■ **Exercise brief**: Everything from the line containing "[Instagram] (50, 984)" through the line containing "Moodle (306, 648)" in the listing below should be copied exactly, and nothing more.

::: Records supplied

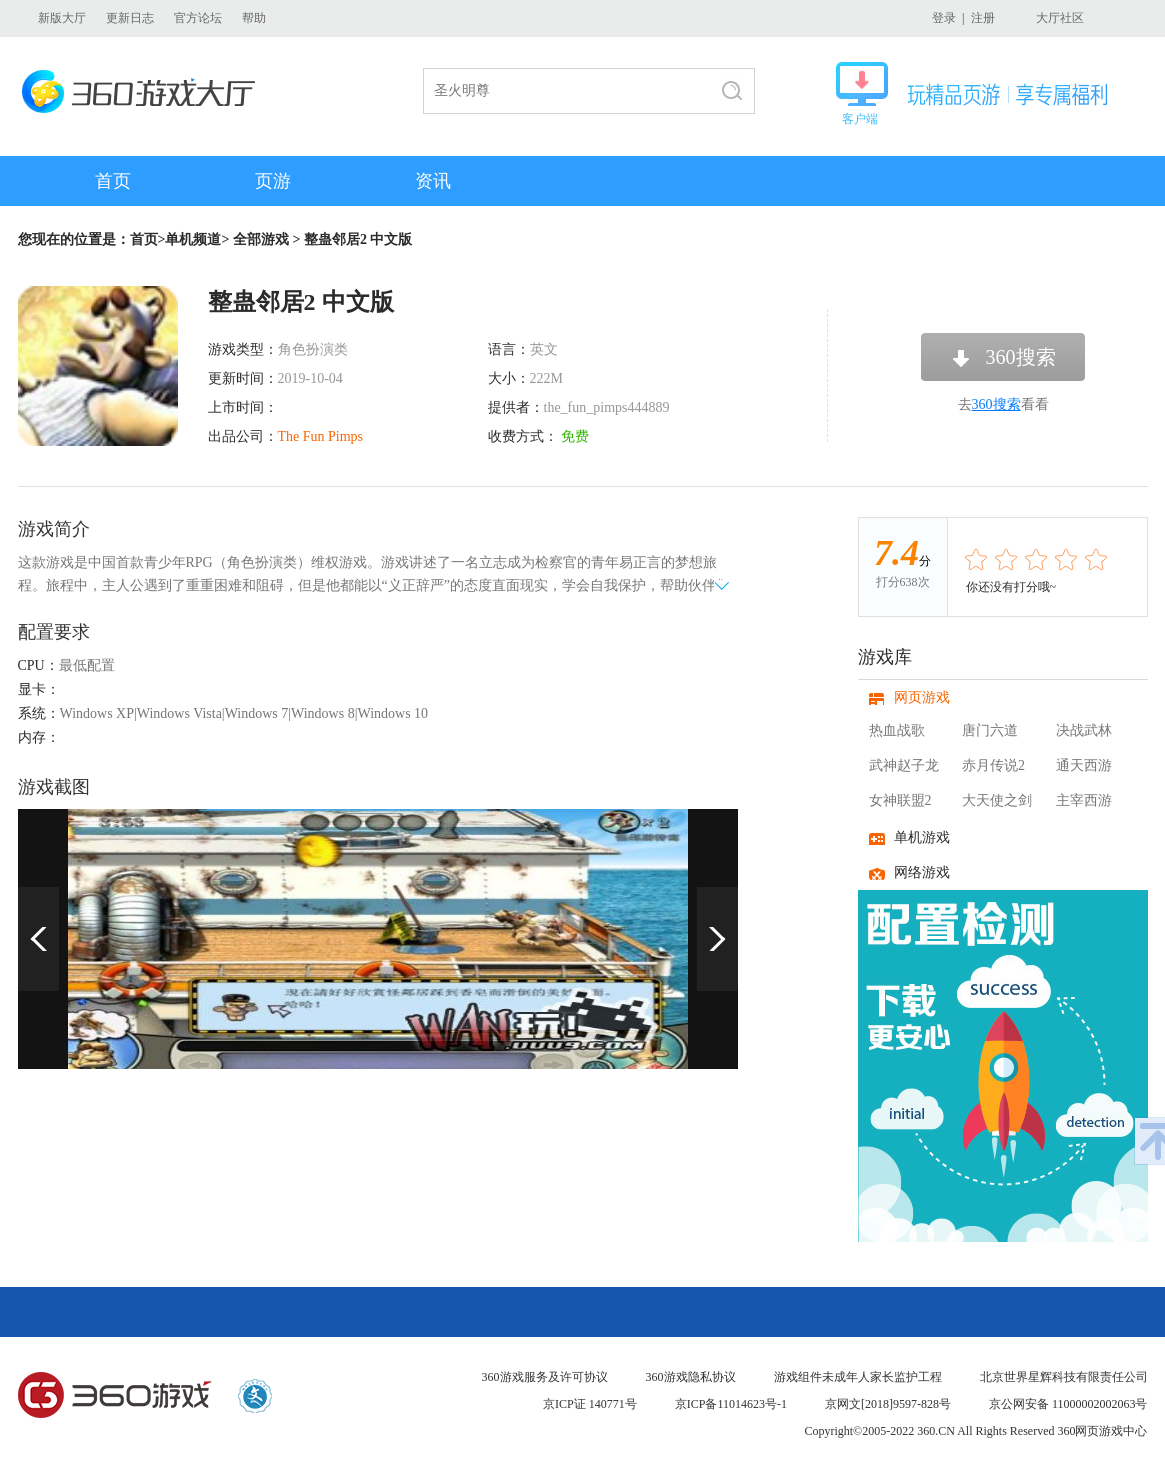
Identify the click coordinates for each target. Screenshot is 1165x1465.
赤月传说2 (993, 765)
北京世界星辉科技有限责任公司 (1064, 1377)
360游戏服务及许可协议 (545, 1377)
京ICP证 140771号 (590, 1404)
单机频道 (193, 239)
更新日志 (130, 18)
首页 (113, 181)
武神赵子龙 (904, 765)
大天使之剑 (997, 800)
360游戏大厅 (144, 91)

::::::
::: Records supplied

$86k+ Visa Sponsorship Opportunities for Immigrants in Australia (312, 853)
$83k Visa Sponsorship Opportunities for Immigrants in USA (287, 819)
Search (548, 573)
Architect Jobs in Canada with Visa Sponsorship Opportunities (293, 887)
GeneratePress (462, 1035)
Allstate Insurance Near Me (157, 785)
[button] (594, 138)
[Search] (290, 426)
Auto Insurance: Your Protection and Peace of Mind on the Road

::::::
::: Records supplied

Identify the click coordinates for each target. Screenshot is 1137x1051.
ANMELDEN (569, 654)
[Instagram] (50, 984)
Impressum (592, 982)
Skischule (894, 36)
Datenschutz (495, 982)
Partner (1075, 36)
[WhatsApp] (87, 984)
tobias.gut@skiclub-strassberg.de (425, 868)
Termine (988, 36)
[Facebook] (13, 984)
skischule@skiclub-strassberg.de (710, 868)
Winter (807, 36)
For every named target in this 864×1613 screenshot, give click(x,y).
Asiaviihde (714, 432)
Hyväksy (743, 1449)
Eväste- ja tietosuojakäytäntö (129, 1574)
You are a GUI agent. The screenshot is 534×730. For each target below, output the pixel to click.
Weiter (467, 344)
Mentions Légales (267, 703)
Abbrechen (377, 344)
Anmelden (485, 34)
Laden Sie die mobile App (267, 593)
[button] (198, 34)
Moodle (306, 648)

::::::

■ **Task output**:
[Instagram] (50, 984)
Impressum (592, 982)
Skischule (894, 36)
Datenschutz (495, 982)
Partner (1075, 36)
[WhatsApp] (87, 984)
tobias.gut@skiclub-strassberg.de (425, 868)
Termine (988, 36)
[Facebook] (13, 984)
skischule@skiclub-strassberg.de (710, 868)
Winter (807, 36)
For every named target in this 864×1613 screenshot, give click(x,y).
Asiaviihde (714, 432)
Hyväksy (743, 1449)
Eväste- ja tietosuojakäytäntö (129, 1574)
You are a GUI agent. The screenshot is 534×730. For each target below, output the pixel to click.
Weiter (467, 344)
Mentions Légales (267, 703)
Abbrechen (377, 344)
Anmelden (485, 34)
Laden Sie die mobile App (267, 593)
[button] (198, 34)
Moodle (306, 648)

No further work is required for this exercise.